Exercise prompt: Begin with the line below holding "in Business Continuity Planning" and go on through the line holding "certain period of time.", duplicating each line exactly and leaving out pictures.

┏━━

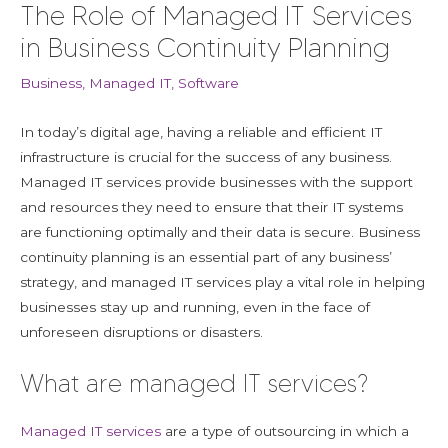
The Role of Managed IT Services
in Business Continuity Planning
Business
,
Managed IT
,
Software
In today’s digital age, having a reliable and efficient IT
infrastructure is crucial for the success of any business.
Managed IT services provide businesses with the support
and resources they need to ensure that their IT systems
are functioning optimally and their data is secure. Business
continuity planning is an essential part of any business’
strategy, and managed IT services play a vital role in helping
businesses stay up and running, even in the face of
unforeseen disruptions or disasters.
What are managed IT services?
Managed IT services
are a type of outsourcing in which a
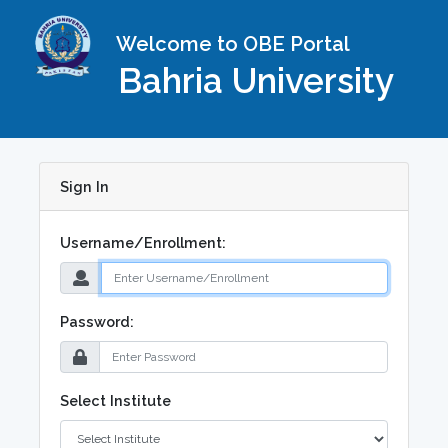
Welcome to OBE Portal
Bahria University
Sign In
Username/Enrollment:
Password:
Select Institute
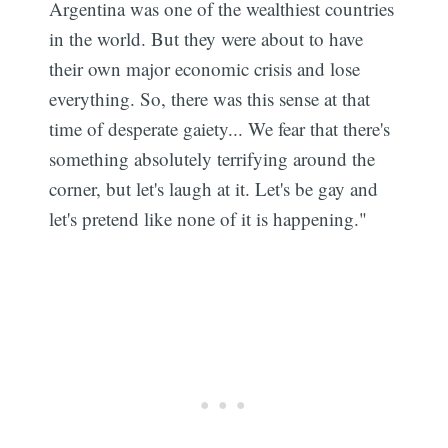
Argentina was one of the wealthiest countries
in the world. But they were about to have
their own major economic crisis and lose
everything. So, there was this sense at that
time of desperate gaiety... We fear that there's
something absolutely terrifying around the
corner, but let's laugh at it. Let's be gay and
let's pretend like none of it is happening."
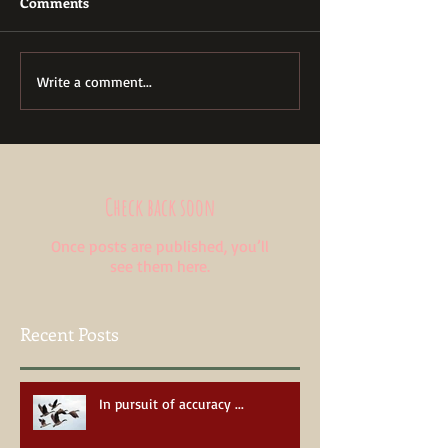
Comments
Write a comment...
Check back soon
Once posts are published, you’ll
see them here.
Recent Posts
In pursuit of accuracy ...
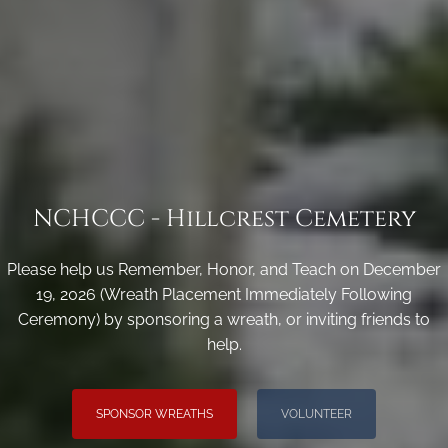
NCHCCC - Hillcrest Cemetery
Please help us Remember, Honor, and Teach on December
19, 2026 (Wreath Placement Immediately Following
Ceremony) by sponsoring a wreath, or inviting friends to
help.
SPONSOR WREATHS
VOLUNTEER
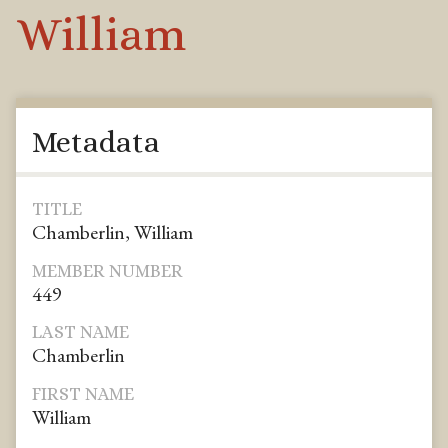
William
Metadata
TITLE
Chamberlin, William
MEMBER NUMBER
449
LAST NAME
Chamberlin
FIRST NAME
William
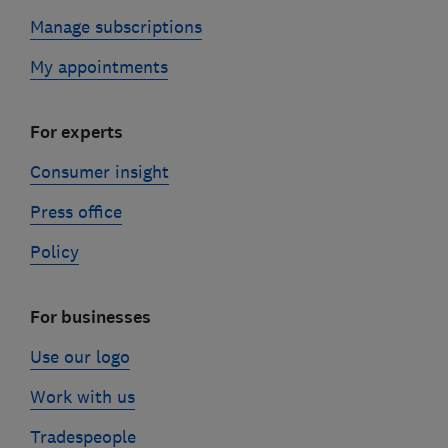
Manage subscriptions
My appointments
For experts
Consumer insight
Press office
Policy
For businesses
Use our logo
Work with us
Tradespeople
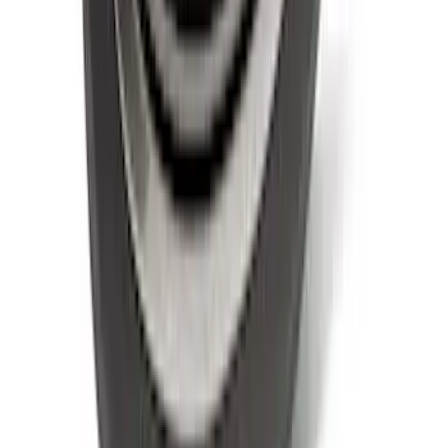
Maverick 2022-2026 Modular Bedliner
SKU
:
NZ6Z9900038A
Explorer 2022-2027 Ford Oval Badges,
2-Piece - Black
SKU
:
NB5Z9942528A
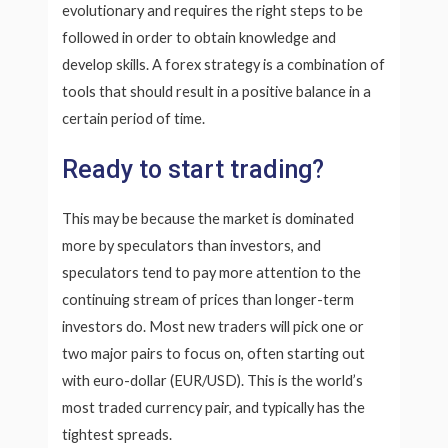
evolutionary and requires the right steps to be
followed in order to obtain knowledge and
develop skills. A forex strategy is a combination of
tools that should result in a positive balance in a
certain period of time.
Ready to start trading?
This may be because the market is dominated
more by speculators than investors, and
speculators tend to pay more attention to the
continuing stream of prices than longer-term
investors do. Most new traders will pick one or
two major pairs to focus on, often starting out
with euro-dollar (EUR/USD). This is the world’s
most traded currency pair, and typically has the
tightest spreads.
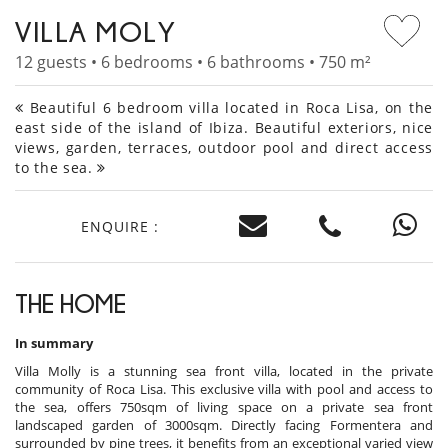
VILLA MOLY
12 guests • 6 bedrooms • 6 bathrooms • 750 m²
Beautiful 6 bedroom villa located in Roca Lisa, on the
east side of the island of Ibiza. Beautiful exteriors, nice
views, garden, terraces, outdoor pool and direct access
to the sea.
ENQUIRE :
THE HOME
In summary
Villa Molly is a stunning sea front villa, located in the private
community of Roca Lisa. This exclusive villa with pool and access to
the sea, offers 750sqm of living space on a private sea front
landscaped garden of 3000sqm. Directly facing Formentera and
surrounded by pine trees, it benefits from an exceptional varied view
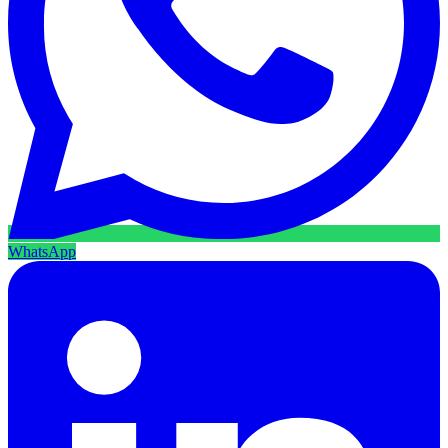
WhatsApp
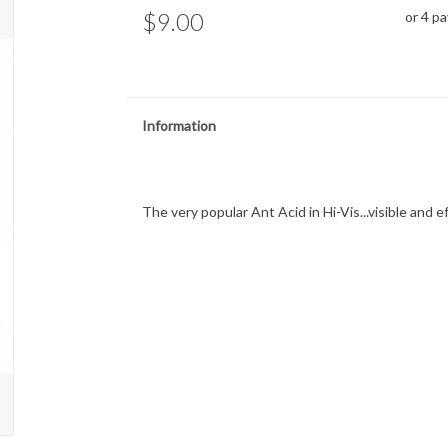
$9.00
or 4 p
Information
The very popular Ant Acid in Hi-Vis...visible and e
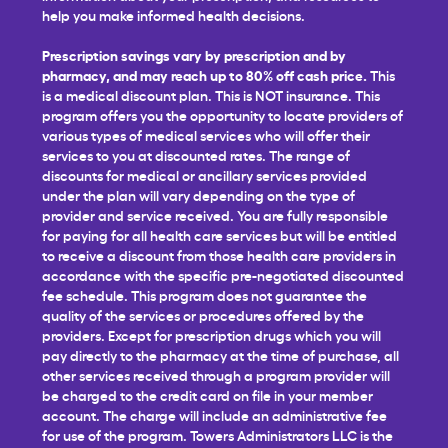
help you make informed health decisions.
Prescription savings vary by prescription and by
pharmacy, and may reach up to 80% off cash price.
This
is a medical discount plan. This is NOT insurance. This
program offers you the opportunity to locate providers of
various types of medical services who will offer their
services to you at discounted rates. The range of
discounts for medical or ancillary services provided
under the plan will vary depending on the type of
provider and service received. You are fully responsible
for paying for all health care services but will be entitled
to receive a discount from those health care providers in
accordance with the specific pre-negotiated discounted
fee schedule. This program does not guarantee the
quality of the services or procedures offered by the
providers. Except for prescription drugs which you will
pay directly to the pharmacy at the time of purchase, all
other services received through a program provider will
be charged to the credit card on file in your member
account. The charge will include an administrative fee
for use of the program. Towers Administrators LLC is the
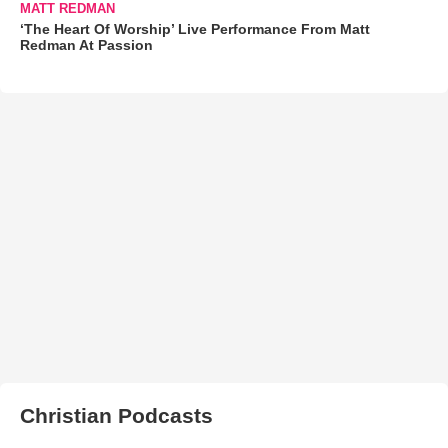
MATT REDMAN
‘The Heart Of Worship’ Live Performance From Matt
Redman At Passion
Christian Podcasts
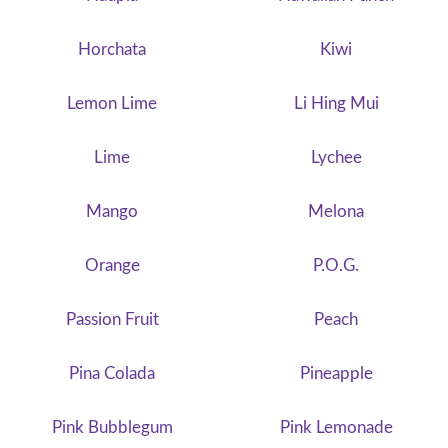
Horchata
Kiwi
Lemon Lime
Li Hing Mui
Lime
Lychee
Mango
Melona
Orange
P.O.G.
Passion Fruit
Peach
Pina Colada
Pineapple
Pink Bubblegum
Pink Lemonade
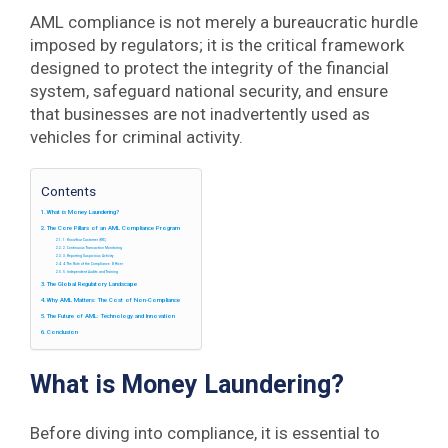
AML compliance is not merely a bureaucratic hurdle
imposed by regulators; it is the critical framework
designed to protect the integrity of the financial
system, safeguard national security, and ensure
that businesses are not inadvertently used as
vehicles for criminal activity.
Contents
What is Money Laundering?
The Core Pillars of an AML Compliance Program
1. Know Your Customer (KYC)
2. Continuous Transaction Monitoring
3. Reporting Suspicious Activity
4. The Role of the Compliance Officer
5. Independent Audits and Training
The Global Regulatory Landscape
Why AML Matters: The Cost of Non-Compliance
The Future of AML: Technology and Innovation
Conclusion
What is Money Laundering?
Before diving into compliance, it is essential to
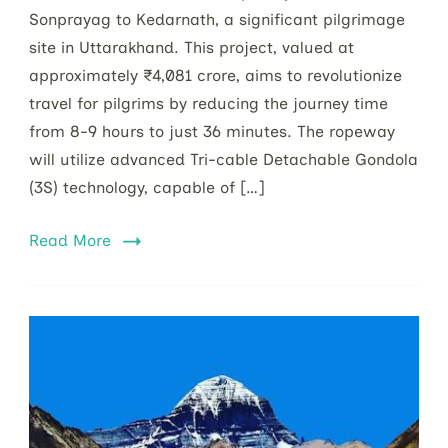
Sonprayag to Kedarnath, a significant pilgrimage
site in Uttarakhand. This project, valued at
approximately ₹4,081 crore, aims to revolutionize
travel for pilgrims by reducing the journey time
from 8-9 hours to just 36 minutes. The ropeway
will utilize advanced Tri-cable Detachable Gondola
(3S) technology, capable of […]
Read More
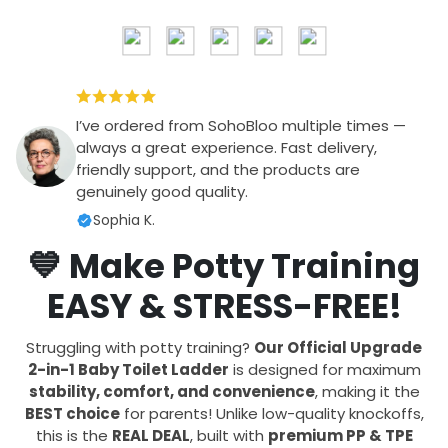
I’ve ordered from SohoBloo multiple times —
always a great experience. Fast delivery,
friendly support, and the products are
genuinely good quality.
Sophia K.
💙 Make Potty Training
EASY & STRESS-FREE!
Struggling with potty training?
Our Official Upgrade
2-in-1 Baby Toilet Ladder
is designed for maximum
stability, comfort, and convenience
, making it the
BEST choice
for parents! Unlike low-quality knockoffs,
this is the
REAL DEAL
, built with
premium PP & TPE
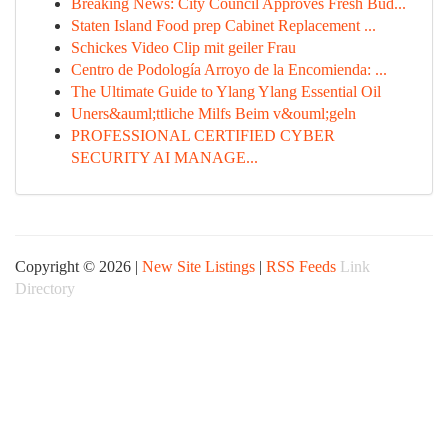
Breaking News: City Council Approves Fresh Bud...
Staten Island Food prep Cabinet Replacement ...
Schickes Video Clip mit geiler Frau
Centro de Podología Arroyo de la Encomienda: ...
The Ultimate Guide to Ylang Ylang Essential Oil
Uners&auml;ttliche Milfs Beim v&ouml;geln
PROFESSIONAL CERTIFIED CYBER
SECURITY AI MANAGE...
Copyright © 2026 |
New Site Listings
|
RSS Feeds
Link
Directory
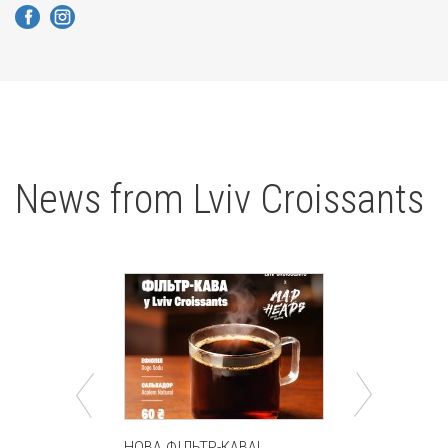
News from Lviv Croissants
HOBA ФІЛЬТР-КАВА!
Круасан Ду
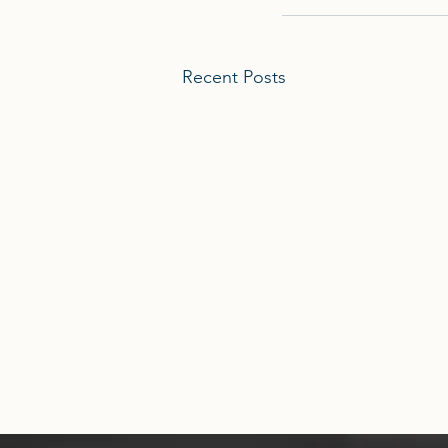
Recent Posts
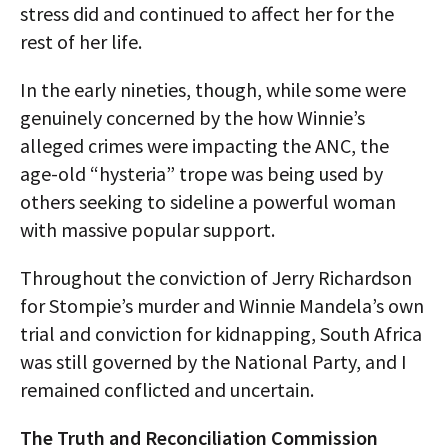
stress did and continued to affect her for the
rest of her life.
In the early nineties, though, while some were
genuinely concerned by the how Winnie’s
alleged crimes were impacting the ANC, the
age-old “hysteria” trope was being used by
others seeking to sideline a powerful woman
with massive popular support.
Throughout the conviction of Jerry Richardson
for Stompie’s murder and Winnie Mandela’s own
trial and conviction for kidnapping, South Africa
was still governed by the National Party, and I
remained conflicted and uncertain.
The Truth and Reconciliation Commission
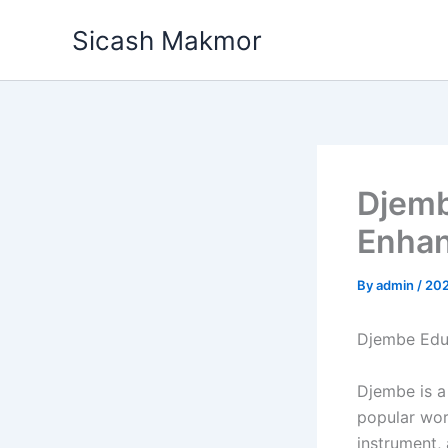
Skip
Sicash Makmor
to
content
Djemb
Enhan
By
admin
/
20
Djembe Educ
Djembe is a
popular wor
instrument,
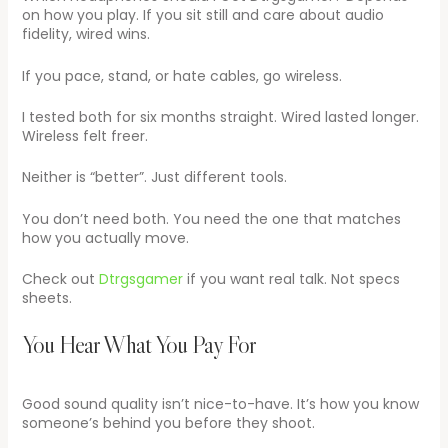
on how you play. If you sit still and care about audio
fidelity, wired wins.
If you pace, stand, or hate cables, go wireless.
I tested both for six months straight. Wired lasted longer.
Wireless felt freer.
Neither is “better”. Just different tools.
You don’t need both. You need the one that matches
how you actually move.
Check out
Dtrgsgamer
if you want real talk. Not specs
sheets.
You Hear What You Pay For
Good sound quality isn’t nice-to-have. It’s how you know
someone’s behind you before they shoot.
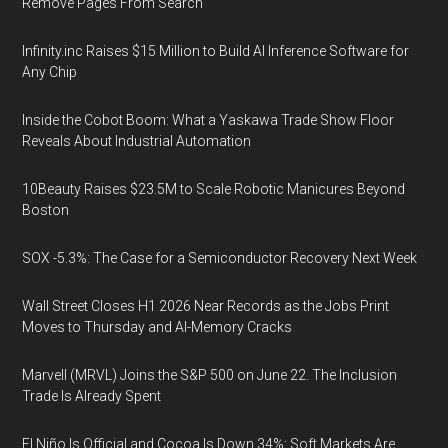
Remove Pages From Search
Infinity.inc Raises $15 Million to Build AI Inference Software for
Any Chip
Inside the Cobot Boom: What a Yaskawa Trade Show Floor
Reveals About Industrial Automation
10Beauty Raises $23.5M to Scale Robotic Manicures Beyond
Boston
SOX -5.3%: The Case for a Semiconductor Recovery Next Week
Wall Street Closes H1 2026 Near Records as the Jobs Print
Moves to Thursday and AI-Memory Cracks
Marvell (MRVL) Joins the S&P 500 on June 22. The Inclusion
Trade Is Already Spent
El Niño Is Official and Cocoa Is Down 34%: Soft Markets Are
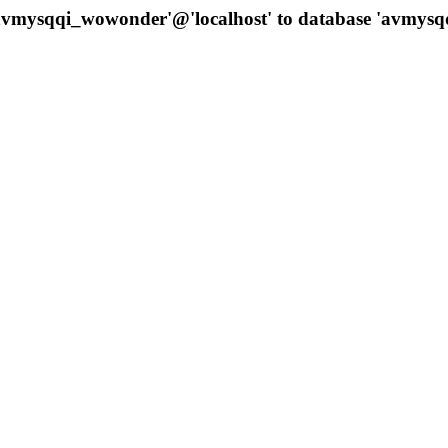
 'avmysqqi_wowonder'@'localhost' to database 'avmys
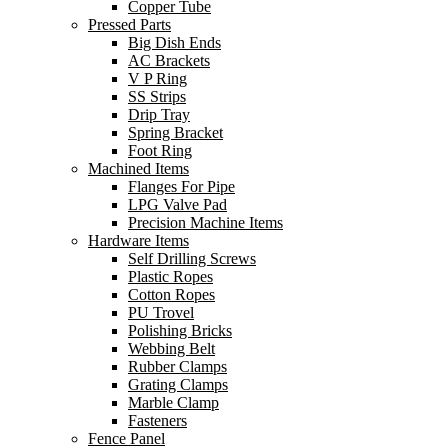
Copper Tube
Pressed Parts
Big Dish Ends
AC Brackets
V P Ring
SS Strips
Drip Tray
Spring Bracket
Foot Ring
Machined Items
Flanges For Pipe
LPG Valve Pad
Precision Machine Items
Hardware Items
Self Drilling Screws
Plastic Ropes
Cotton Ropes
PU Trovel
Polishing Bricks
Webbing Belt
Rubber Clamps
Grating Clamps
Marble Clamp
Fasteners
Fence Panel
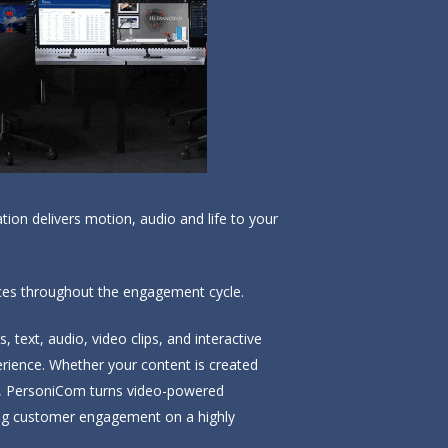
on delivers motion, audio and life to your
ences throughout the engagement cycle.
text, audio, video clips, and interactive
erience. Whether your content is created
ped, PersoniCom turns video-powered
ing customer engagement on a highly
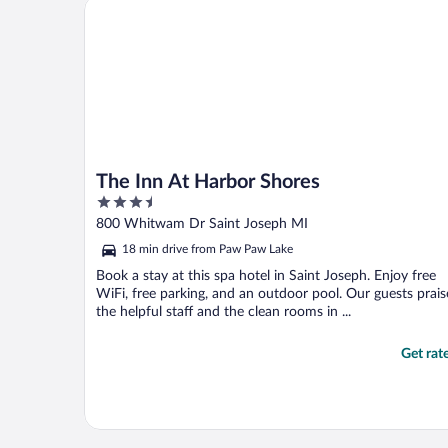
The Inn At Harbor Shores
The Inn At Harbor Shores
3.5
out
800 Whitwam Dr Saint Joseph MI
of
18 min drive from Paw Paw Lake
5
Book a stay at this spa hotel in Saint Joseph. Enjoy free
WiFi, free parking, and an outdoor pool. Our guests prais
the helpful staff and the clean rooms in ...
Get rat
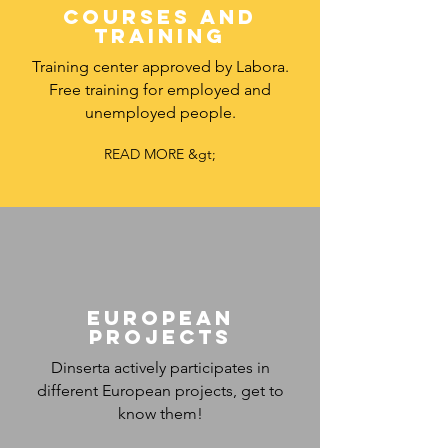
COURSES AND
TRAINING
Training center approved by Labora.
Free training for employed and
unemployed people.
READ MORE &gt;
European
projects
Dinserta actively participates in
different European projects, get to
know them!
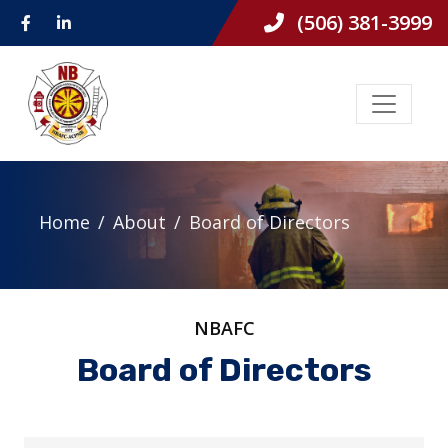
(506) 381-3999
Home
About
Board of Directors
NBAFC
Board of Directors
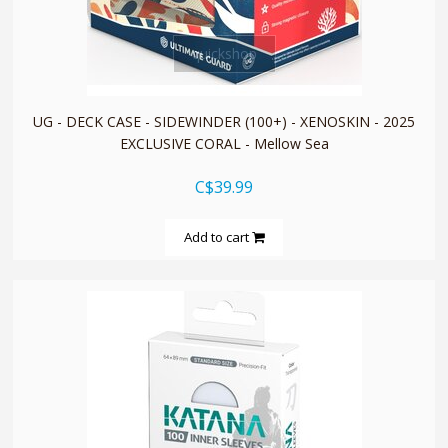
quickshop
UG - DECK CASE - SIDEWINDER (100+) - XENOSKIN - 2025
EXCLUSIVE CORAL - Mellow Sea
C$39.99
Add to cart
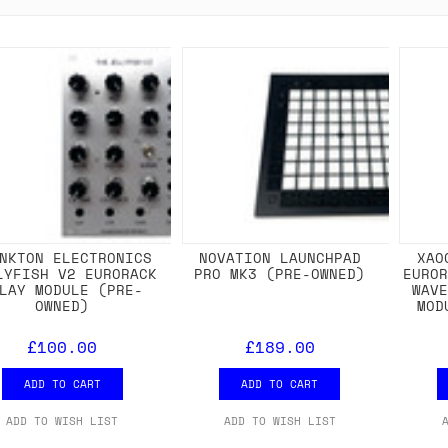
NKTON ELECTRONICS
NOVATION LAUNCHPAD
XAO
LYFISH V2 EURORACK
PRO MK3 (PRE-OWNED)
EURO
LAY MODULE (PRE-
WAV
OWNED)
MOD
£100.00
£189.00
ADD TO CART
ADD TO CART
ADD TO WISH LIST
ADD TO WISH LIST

┗━━

Task output:
in Business Continuity Planning
Business
,
Managed IT
,
Software
In today’s digital age, having a reliable and efficient IT
infrastructure is crucial for the success of any business.
Managed IT services provide businesses with the support
and resources they need to ensure that their IT systems
are functioning optimally and their data is secure. Business
continuity planning is an essential part of any business’
strategy, and managed IT services play a vital role in helping
businesses stay up and running, even in the face of
unforeseen disruptions or disasters.
What are managed IT services?
Managed IT services
are a type of outsourcing in which a
Welcome to OBE Portal
Bahria University
Sign In
Username/Enrollment:
Password:
Select Institute
Argentina was one of the wealthiest countries
in the world. But they were about to have
their own major economic crisis and lose
everything. So, there was this sense at that
time of desperate gaiety... We fear that there's
something absolutely terrifying around the
corner, but let's laugh at it. Let's be gay and
let's pretend like none of it is happening."
Comments
Write a comment...
Check back soon
Once posts are published, you’ll
see them here.
Recent Posts
In pursuit of accuracy ...
NCHCCC - Hillcrest Cemetery
Please help us Remember, Honor, and Teach on December
19, 2026 (Wreath Placement Immediately Following
Ceremony) by sponsoring a wreath, or inviting friends to
help.
SPONSOR WREATHS
VOLUNTEER
William
Metadata
TITLE
Chamberlin, William
MEMBER NUMBER
449
LAST NAME
Chamberlin
FIRST NAME
William
Manage subscriptions
My appointments
For experts
Consumer insight
Press office
Policy
For businesses
Use our logo
Work with us
Tradespeople
Maverick 2022-2026 Modular Bedliner
SKU
:
NZ6Z9900038A
Explorer 2022-2027 Ford Oval Badges,
2-Piece - Black
SKU
:
NB5Z9942528A
evolutionary and requires the right steps to be
followed in order to obtain knowledge and
develop skills. A forex strategy is a combination of
tools that should result in a positive balance in a
certain period of time.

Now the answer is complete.